_What is needed:_
Across the listing below, how many lines include the string "work"? Reply with the number alone.

_Input material:_
----

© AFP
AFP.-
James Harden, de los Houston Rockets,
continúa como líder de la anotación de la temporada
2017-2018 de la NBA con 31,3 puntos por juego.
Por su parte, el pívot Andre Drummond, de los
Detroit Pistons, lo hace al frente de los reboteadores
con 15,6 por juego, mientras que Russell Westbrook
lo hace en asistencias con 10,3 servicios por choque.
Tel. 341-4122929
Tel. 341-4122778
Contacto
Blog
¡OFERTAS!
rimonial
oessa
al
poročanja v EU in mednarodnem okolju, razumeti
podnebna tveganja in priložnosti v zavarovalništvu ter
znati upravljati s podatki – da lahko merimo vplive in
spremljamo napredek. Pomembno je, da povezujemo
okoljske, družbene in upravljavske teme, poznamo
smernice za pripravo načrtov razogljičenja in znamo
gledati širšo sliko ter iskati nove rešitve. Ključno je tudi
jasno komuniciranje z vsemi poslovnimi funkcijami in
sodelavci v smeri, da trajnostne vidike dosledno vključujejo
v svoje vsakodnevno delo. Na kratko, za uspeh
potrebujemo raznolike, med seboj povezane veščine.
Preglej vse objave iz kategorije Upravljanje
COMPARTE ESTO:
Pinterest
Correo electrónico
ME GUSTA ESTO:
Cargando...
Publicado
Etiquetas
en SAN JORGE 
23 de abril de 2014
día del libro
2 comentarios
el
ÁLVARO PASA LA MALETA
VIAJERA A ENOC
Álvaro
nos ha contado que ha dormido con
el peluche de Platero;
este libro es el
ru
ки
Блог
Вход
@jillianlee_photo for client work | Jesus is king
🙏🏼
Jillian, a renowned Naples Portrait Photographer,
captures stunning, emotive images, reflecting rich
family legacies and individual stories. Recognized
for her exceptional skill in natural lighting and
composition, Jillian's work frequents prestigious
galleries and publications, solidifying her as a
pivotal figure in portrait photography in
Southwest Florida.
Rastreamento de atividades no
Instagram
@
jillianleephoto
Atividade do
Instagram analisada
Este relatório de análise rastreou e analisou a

----

_Response for this exercise:_
2